Heywood at Hankook describes one particular problem that retread labelling would need to address: “In most independent retread companies, they will use multiple premium and Tier 2 tyre makers’ casings to make the same product. So the different casing designs and performance can mean the labels for two seemingly identical tyres are different because they use dissimilar casings to make each tyre.”

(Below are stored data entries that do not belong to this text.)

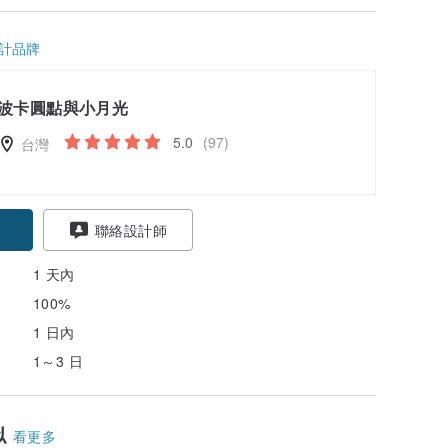
計品牌
波卡圓點與小月光
5.0
(97)
台灣
聯絡設計師
1 天內
100%
1 日內
1～3 日
似
看更多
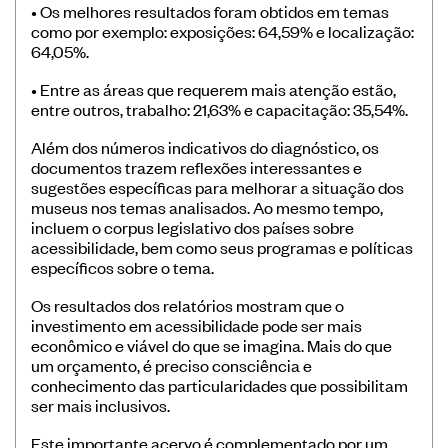
• Os melhores resultados foram obtidos em temas
como por exemplo: exposições: 64,59% e localização:
64,05%.
• Entre as áreas que requerem mais atenção estão,
entre outros, trabalho: 21,63% e capacitação: 35,54%.
Além dos números indicativos do diagnóstico, os
documentos trazem reflexões interessantes e
sugestões específicas para melhorar a situação dos
museus nos temas analisados. Ao mesmo tempo,
incluem o corpus legislativo dos países sobre
acessibilidade, bem como seus programas e políticas
específicos sobre o tema.
Os resultados dos relatórios mostram que o
investimento em acessibilidade pode ser mais
econômico e viável do que se imagina. Mais do que
um orçamento, é preciso consciência e
conhecimento das particularidades que possibilitam
ser mais inclusivos.
Este importante acervo é complementado por um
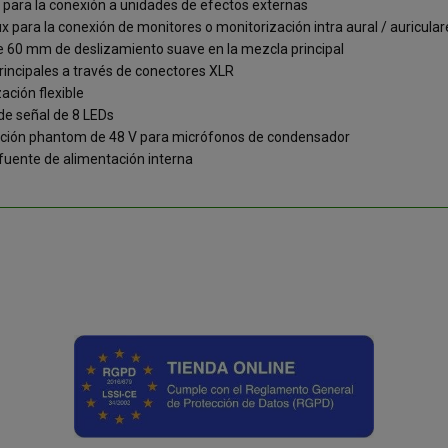
X para la conexión a unidades de efectos externas
x para la conexión de monitores o monitorización intra aural / auricular
e 60 mm de deslizamiento suave en la mezcla principal
rincipales a través de conectores XLR
ación flexible
de señal de 8 LEDs
ción phantom de 48 V para micrófonos de condensador
fuente de alimentación interna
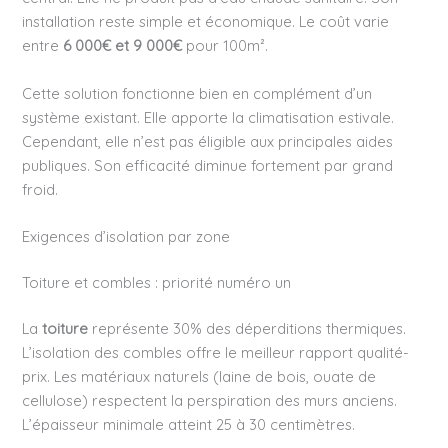
installation reste simple et économique. Le coût varie
entre
6 000€ et 9 000€
pour 100m².
Cette solution fonctionne bien en complément d’un
système existant. Elle apporte la climatisation estivale.
Cependant, elle n’est pas éligible aux principales aides
publiques. Son efficacité diminue fortement par grand
froid.
Exigences d’isolation par zone
Toiture et combles : priorité numéro un
La
toiture
représente 30% des déperditions thermiques.
L’isolation des combles offre le meilleur rapport qualité-
prix. Les matériaux naturels (laine de bois, ouate de
cellulose) respectent la perspiration des murs anciens.
L’épaisseur minimale atteint 25 à 30 centimètres.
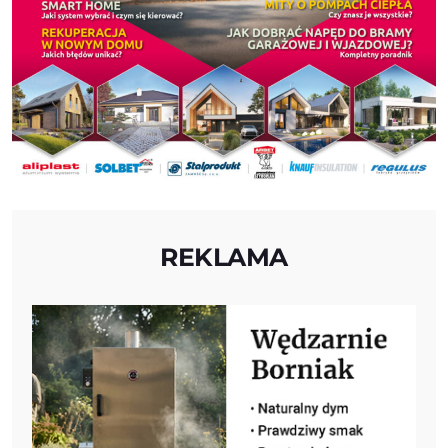
REKLAMA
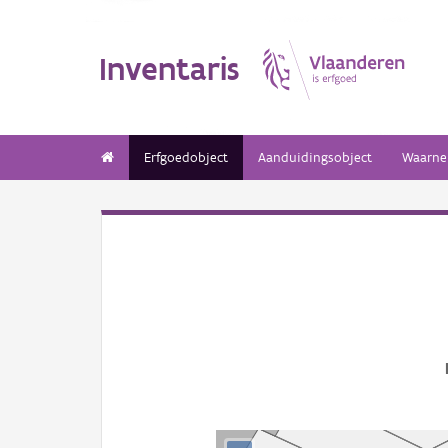
Inventaris
Erfgoedobject
Aanduidingsobject
Waarne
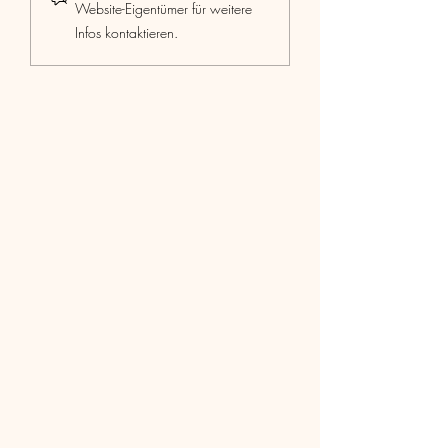
Website-Eigentümer für weitere
Fachverbands
Infos kontaktieren.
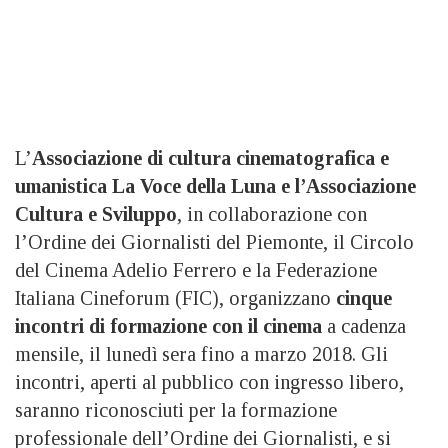
L’
Associazione di cultura cinematografica e
umanistica La Voce della Luna e l’Associazione
Cultura e Sviluppo
, in collaborazione con
l’Ordine dei Giornalisti del Piemonte, il Circolo
del Cinema Adelio Ferrero e la Federazione
Italiana Cineforum (FIC), organizzano
cinque
incontri di formazione con il cinema
a cadenza
mensile, il lunedì sera fino a marzo 2018. Gli
incontri, aperti al pubblico con ingresso libero,
saranno riconosciuti per la formazione
professionale dell’Ordine dei Giornalisti, e si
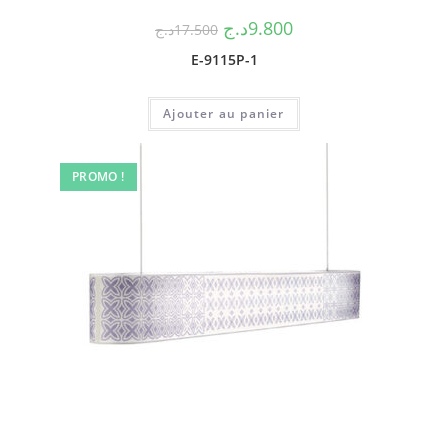
د.ج
9.800
د.ج
17.500
E-9115P-1
Ajouter au panier
PROMO !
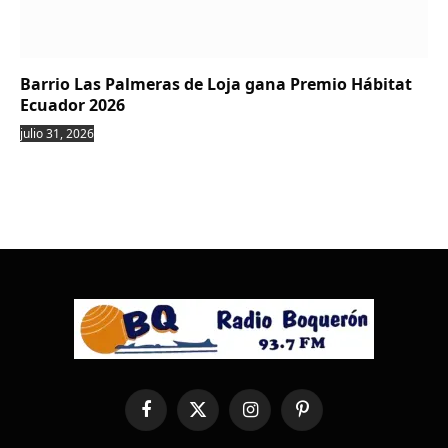
Barrio Las Palmeras de Loja gana Premio Hábitat
Ecuador 2026
julio 31, 2026
Facebook
X
Instagram
Pinterest
(Twitter)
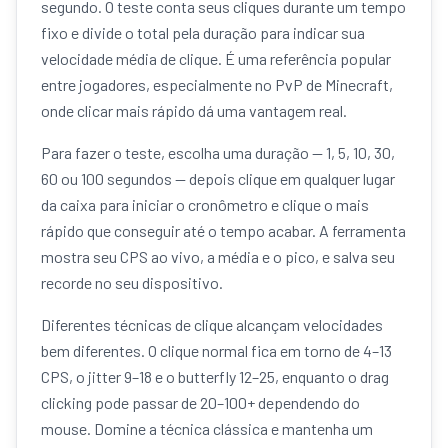
segundo. O teste conta seus cliques durante um tempo
fixo e divide o total pela duração para indicar sua
velocidade média de clique. É uma referência popular
entre jogadores, especialmente no PvP de Minecraft,
onde clicar mais rápido dá uma vantagem real.
Para fazer o teste, escolha uma duração — 1, 5, 10, 30,
60 ou 100 segundos — depois clique em qualquer lugar
da caixa para iniciar o cronômetro e clique o mais
rápido que conseguir até o tempo acabar. A ferramenta
mostra seu CPS ao vivo, a média e o pico, e salva seu
recorde no seu dispositivo.
Diferentes técnicas de clique alcançam velocidades
bem diferentes. O clique normal fica em torno de 4–13
CPS, o jitter 9–18 e o butterfly 12–25, enquanto o drag
clicking pode passar de 20–100+ dependendo do
mouse. Domine a técnica clássica e mantenha um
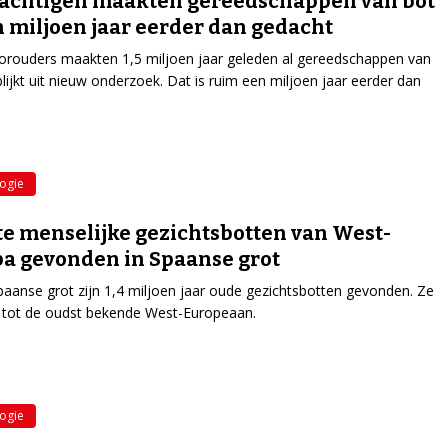
achtigen maakten gereedschappen van bot
n miljoen jaar eerder dan gedacht
rouders maakten 1,5 miljoen jaar geleden al gereedschappen van
blijkt uit nieuw onderzoek. Dat is ruim een miljoen jaar eerder dan
.
ogie
e menselijke gezichtsbotten van West-
a gevonden in Spaanse grot
paanse grot zijn 1,4 miljoen jaar oude gezichtsbotten gevonden. Ze
 tot de oudst bekende West-Europeaan.
ogie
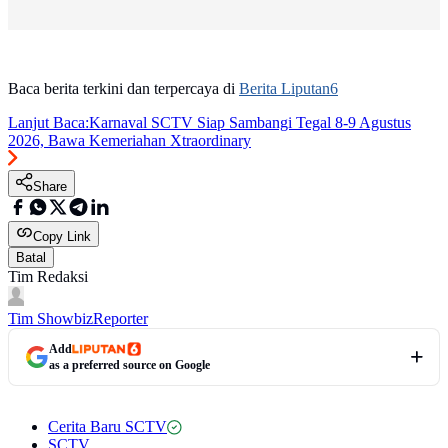
Baca berita terkini dan terpercaya di
Berita Liputan6
Lanjut Baca:
Karnaval SCTV Siap Sambangi Tegal 8-9 Agustus
2026, Bawa Kemeriahan Xtraordinary
Share
Copy Link
Batal
Tim Redaksi
Tim Showbiz
Reporter
Add
as a preferred source on Google
Cerita Baru SCTV
SCTV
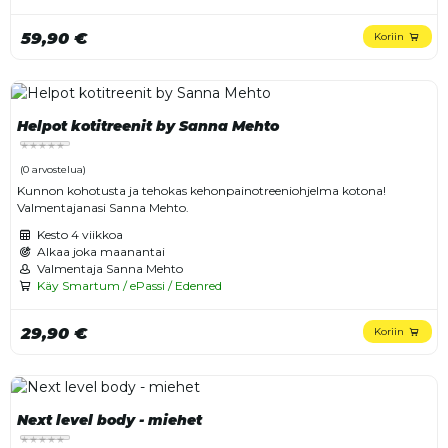
59,90 €
Koriin
Helpot kotitreenit by Sanna Mehto
(0 arvostelua)
Kunnon kohotusta ja tehokas kehonpainotreeniohjelma kotona!
Valmentajanasi Sanna Mehto.
Kesto
4 viikkoa
Alkaa joka maanantai
Valmentaja Sanna Mehto
Käy Smartum / ePassi / Edenred
29,90 €
Koriin
Next level body - miehet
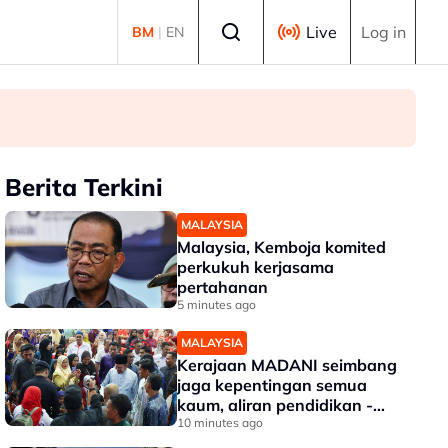
Select language
Live
Log in
BM
|
EN
Berita Terkini
MALAYSIA
Malaysia, Kemboja komited
perkukuh kerjasama
pertahanan
5 minutes ago
MALAYSIA
Kerajaan MADANI seimbang
jaga kepentingan semua
kaum, aliran pendidikan -
PM
10 minutes ago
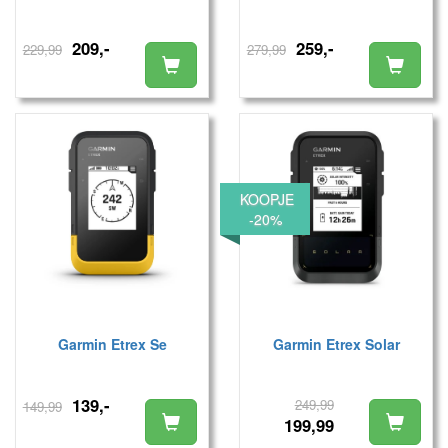
209,-
259,-
229,99
279,99
KOOPJE
-20%
Garmin Etrex Se
Garmin Etrex Solar
139,-
249,99
149,99
199,99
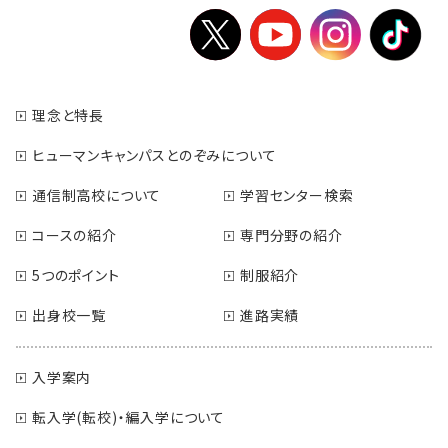
理念と特長
ヒューマンキャンパスとのぞみについて
通信制高校について
学習センター検索
コースの紹介
専門分野の紹介
5つのポイント
制服紹介
出身校一覧
進路実績
入学案内
転入学(転校)・編入学について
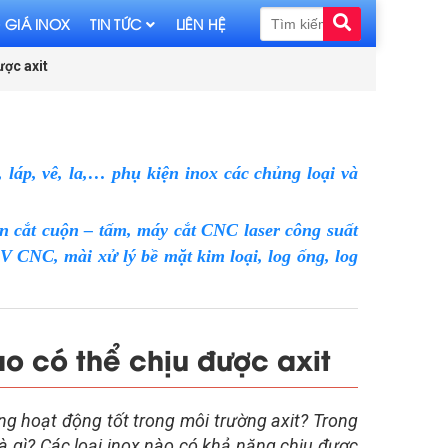
 GIÁ INOX
TIN TỨC
LIÊN HỆ
ược axit
láp, vê, la,… phụ kiện inox các chủng loại và
n cắt cuộn – tấm, máy cắt CNC laser công suất
CNC, mài xử lý bề mặt kim loại, log ống, log
ào có thể chịu được axit
ng hoạt động tốt trong môi trường axit? Trong
 là gì? Các loại inox nào có khả năng chịu được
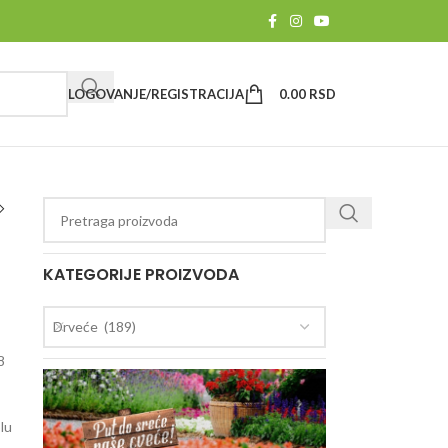
LOGOVANJE/REGISTRACIJA
0.00
RSD
KATEGORIJE PROIZVODA
Drveće (189)
8
blu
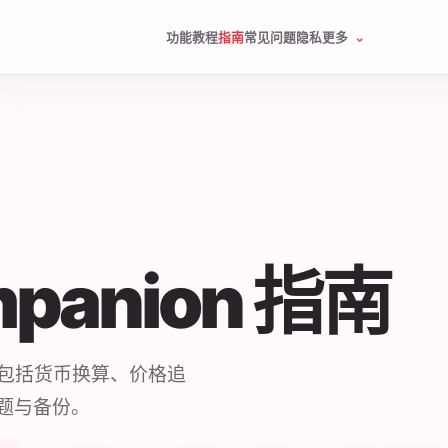
功能
教程
指南
常见问题
隐私
更多
mpanion 指南
功能，包括货币换算、价格追
题与备份。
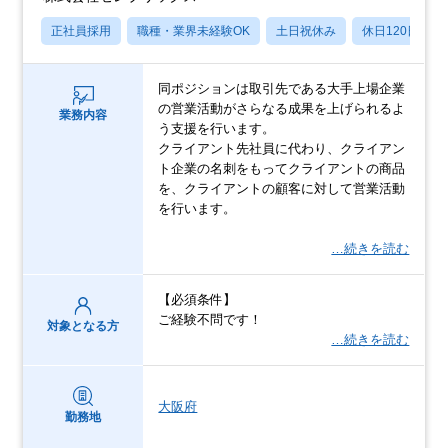
正社員採用
職種・業界未経験OK
土日祝休み
休日120日以上
同ポジションは取引先である大手上場企業
の営業活動がさらなる成果を上げられるよ
業務内容
う支援を行います。
クライアント先社員に代わり、クライアン
ト企業の名刺をもってクライアントの商品
を、クライアントの顧客に対して営業活動
を行います。
…続きを読む
【必須条件】
ご経験不問です！
対象となる方
…続きを読む
大阪府
勤務地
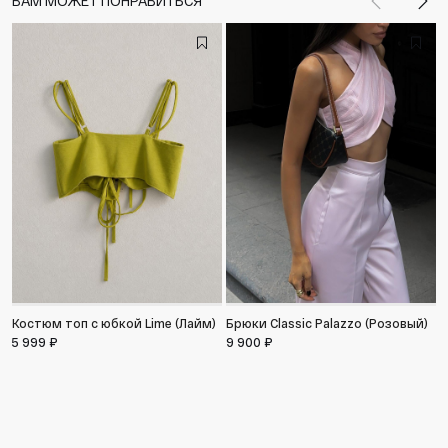
ВАМ МОЖЕТ ПОНРАВИТЬСЯ
Назад
Впе
Костюм топ с юбкой Lime (Лайм)
Брюки Classic Palazzo (Розовый)
5 999 ₽
9 900 ₽
М
4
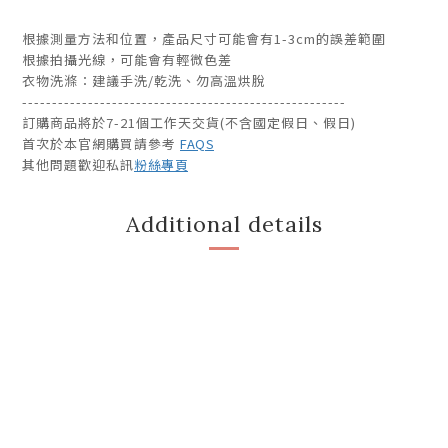
根據測量方法和位置，產品尺寸可能會有1-3cm的誤差範圍
根據拍攝光線，可能會有輕微色差
衣物洗滌：建議手洗/乾洗、勿高溫烘脫
------------------------------------------------------
訂購商品將於7-21個工作天交貨(不含國定假日、假日)
首次於本官網購買請參考
FAQS
其他問題歡迎私訊
粉絲專頁
Additional details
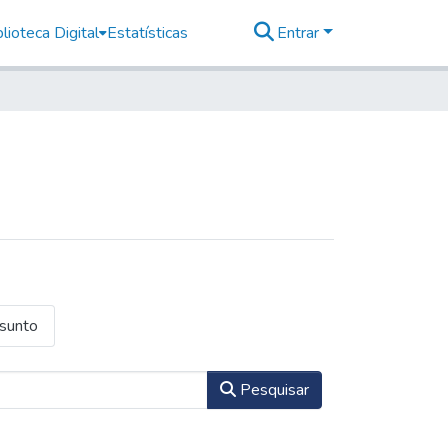
lioteca Digital
Estatísticas
Entrar
ssunto
Pesquisar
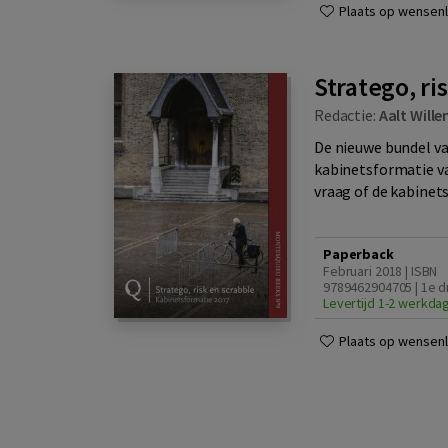
Plaats op wensenli
Stratego, ri
Redactie:
Aalt Will
De nieuwe bundel va
kabinetsformatie va
vraag of de kabinets
Paperback
Februari 2018 | ISBN
9789462904705 | 1e d
Levertijd 1-2 werkda
Plaats op wensenli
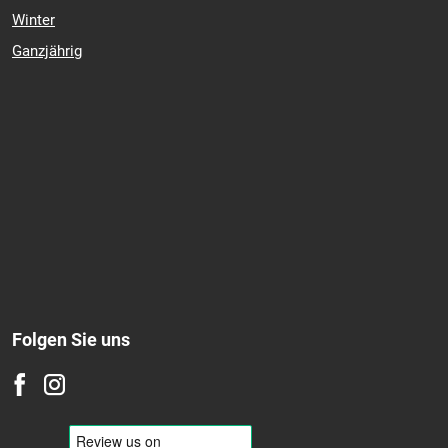
Reifenart
Sommer
Winter
Ganzjährig
Folgen Sie uns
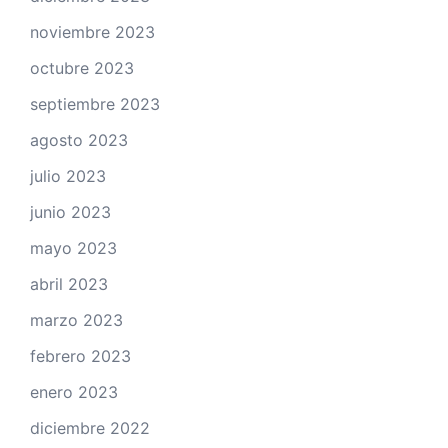
noviembre 2023
octubre 2023
septiembre 2023
agosto 2023
julio 2023
junio 2023
mayo 2023
abril 2023
marzo 2023
febrero 2023
enero 2023
diciembre 2022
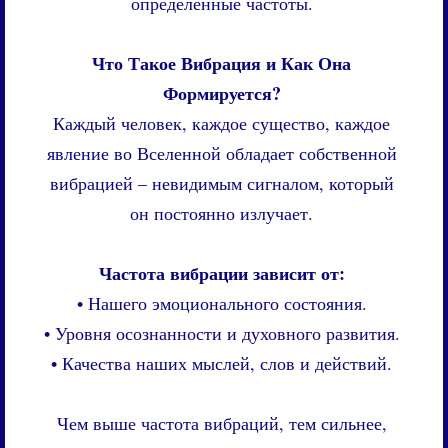
определенные частоты.
Что Такое Вибрация и Как Она
Формируется?
Каждый человек, каждое существо, каждое
явление во Вселенной обладает собственной
вибрацией – невидимым сигналом, который
он постоянно излучает.
Частота вибрации зависит от:
• Нашего эмоционального состояния.
• Уровня осознанности и духовного развития.
• Качества наших мыслей, слов и действий.
Чем выше частота вибраций, тем сильнее,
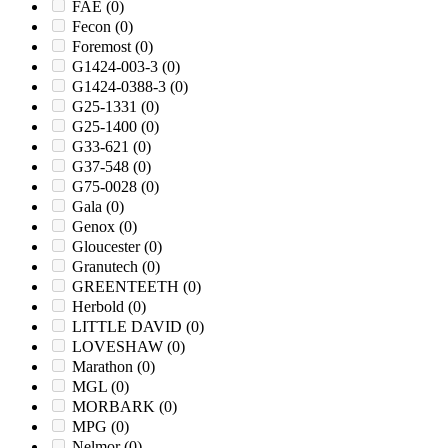
FAE
(0)
Fecon
(0)
Foremost
(0)
G1424-003-3
(0)
G1424-0388-3
(0)
G25-1331
(0)
G25-1400
(0)
G33-621
(0)
G37-548
(0)
G75-0028
(0)
Gala
(0)
Genox
(0)
Gloucester
(0)
Granutech
(0)
GREENTEETH
(0)
Herbold
(0)
LITTLE DAVID
(0)
LOVESHAW
(0)
Marathon
(0)
MGL
(0)
MORBARK
(0)
MPG
(0)
Nelmor
(0)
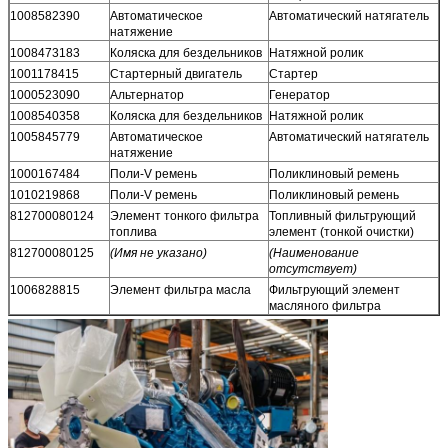
1008582390
Автоматическое
Автоматический натягатель
натяжение
1008473183
Коляска для бездельников
Натяжной ролик
1001178415
Стартерный двигатель
Стартер
1000523090
Альтернатор
Генератор
1008540358
Коляска для бездельников
Натяжной ролик
1005845779
Автоматическое
Автоматический натягатель
натяжение
1000167484
Поли-V ремень
Поликлиновый ремень
1010219868
Поли-V ремень
Поликлиновый ремень
812700080124
Элемент тонкого фильтра
Топливный фильтрующий
топлива
элемент (тонкой очистки)
812700080125
(Имя не указано)
(Наименование
отсутствует)
1006828815
Элемент фильтра масла
Фильтрующий элемент
масляного фильтра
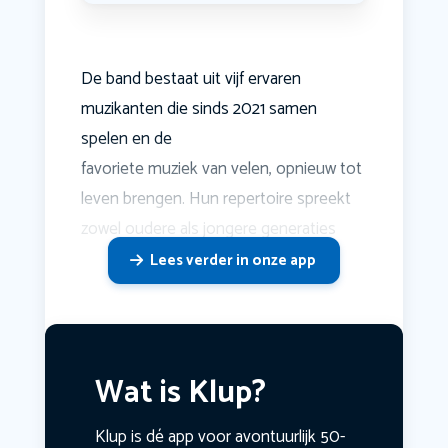
De band bestaat uit vijf ervaren
muzikanten die sinds 2021 samen
spelen en de
favoriete muziek van velen, opnieuw tot
leven brengen. Hun repertoire spreekt
zowel oudere als jongere generaties
Lees verder in onze app
Wat is Klup?
Klup is dé app voor avontuurlijk 50-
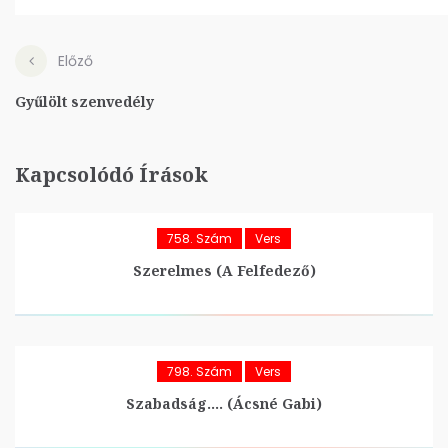
Előző
Gyűlölt szenvedély
Kapcsolódó Írások
758. Szám
Vers
Szerelmes (A Felfedező)
798. Szám
Vers
Szabadság…. (Ácsné Gabi)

Fleets operating in and out of quarries, other on-/off-road sites and on heavy-duty operations offer a challenge to any tyre maker – new or retread. Some might choose the cheapest route – budget brand single-use tyres – while others might see retreads as a way of controlling their costs. How much is the risk of damage a deterrent to these fleets?

“Not at all,” says Davis at Tructyre. “The fitment of either new or retread is down to customer choice and really depends on the specific operation of the vehicles. Every customer fleet is different and has specific needs.”

Hankook’s Heywood sees these fleet customers as good retread customers because of the lower cost compared with new tyres – but that changed with the arrival of budget brands. Even though retread customers have reduced, he reckons retreads still account for 15% to 20% of sales with these customers.

“Many premium makers are making on-/off-road retreads, and the performance of these tyres is seen as being particularly good in terms of grip, mobility and most importantly damage resistance,” he argues. “Also, some of the independent retreaders [like Vaculug in the UK] designed and developed products for this segment with much more protection in the tread and the sidewalls. These tyres are seen to be more resistant to damage than singleuse products and so many fleets today are using them – even when the purchase cost is higher.”